ASSIGNED TASK: Scan the records for lines with the word "Blondie", and copy every such line.
----
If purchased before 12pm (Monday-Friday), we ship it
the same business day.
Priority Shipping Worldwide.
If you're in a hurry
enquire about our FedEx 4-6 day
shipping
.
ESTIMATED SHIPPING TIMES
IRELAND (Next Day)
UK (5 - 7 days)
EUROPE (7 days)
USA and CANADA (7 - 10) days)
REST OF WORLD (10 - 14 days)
----
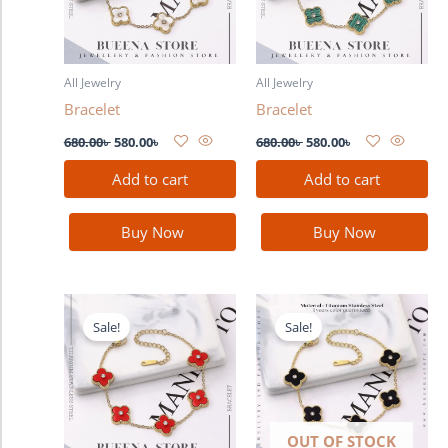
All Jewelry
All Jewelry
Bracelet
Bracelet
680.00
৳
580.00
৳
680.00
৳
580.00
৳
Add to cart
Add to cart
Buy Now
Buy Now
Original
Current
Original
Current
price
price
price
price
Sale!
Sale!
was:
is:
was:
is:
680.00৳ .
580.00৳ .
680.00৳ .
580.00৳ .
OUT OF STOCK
----
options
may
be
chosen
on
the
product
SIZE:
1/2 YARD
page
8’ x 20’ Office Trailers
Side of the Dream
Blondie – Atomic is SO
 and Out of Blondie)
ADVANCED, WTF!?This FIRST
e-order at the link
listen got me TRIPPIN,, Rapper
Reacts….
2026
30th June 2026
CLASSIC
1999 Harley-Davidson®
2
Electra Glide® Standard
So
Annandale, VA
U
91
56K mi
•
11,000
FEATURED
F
----
RESPONSE TO THIS EXERCISE:
Blondie – Atomic is SO
 and Out of Blondie)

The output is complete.